While it is true that Kimball’s approach is more practical and hands-on (and perhaps because of this many vendors have built data warehouse tools with Kimball architecture “baked-in”), Inmon did raise many valid and interesting points. His approach struck me as more enterprise-integration oriented as opposed to the almost ad-hoc nature of Kimball’s. I also found that I have followed some of Inmon’s approach without even realizing it – if you are archiving historical data, using an integrated staging area or enforcing “a single version of the truth”, you are to a certain degree following Inmon already. But of course if you have slowly-changing dimensions, star schemas and surrogate keys you are following Kimball too. Ultimately, Inmon said a hybrid approach is certainly a valid and viable option. Perhaps one day instead of seeing each as a competing architecture we will see each as a “tool set” we can draw upon, and the Kimball versus Inmon debate will finally be put to rest.
I know that a junk dimension is standard Kimball theory, but I still find it to be unfortunately named. When talking to other BI professionals, it is OK to refer to a junk dimension – but when it comes up in conversation with business users, I find that they start to register alarm. “Why are we storing junk?!” I can read on their faces. What is worse is when you actually name your junk dimension D_Junk. Now you are just asking a DBA to delete your table!
Don’t get me wrong – a junk dimension plays a very important role in a data warehouse. It allows a single physical table to store small groups of codes or descriptions that may otherwise require numerous additional tables. It is a central repository of groups of codes that don’t fit anywhere else and are too small to need their own table structure. But I would never name the table D_Junk, just as I don’t use the prefix x_ on any table I don’t want deleted. I prefer to name my junk dimensions D_Other or some variation like that.
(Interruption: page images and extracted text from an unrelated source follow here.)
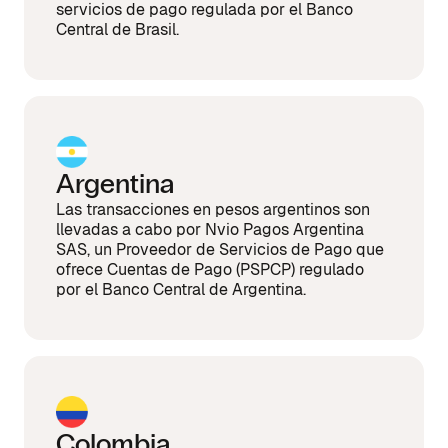
servicios de pago regulada por el Banco
Central de Brasil.
Argentina
Las transacciones en pesos argentinos son
llevadas a cabo por Nvio Pagos Argentina
SAS, un Proveedor de Servicios de Pago que
ofrece Cuentas de Pago (PSPCP) regulado
por el Banco Central de Argentina.
Colombia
Perhaps the term junk was chosen for the very reason that it is a word that would not be commonly used to describe a standard dimension. But it should still be a term you use with care. Make sure your audience knows what you are talking about before you start throwing this term around.
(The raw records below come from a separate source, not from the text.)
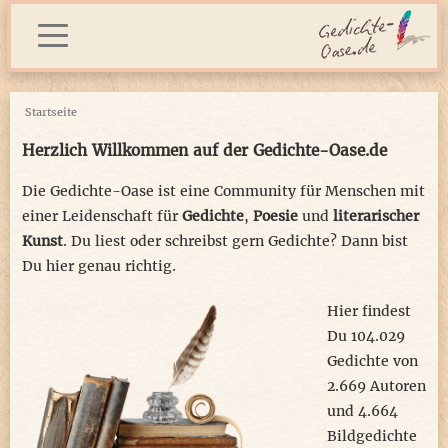
Startseite
Herzlich Willkommen auf der Gedichte-Oase.de
Die Gedichte-Oase ist eine Community für Menschen mit
einer Leidenschaft für
Gedichte
,
Poesie
und
literarischer
Kunst
. Du liest oder schreibst gern Gedichte? Dann bist
Du hier genau richtig.
Hier findest
Du 104.029
Gedichte von
2.669 Autoren
und 4.664
Bildgedichte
I have not yet found an ideal solution in dealing with data quality, and find that the circumstances around the particular issue will decide how to approach it. My approaches fall into one of the following categories:
a) Reject bad data
The data modeler in me says to reject bad data. It doesn’t fit, so don’t accept it. A control table has been established for a reason – if the code or entry doesn’t match anything in it, it should be rejected. Rejected records can be reported in a myriad of ways, but the hazard of this approach is that these rejects can be easily ignored – that is, until someone decides the numbers “don’t match”. Then there is much consternation that the ETL process is “dropping” records “arbitrarily”, which is not at all true of course. But this approach does force correction in your source system, and your data warehouse contains only business-defined legitimate data.
b) Load bad data anyway
The business analyst in me says to load the bad data anyway – the data is there, so they should see it. This is problematic for a Kimball-style dimensional table, for essentially some fudging must go on. Inferred dimensional records can be created or a broad and unholy category of “unknown” must be added. Both approaches can mask the problem, the latter much more so. Bad data can reside in the data warehouse for months or even years before it is addressed, hidden away under a miscellaneous category or placeholder surrogate keys.
c) Cleanse the data
This is only possible if specific business rules or fuzzy logic can be applied to the data in question, which I find is not usually the case. If it was easy to fix, they would do it at source themselves.
d) Flag the data
Flagging the data is another approach, but also has its pitfalls – the largest being that the business users will simply ignore the flag. Surrogate key placeholders will still be required in the dimensional table. This is really just a minor variation of choice b. But it can also be useful for identifying data that is not rejected but still outside the business process norms (such as a sale price below cost or a hired employee above or below a certain age).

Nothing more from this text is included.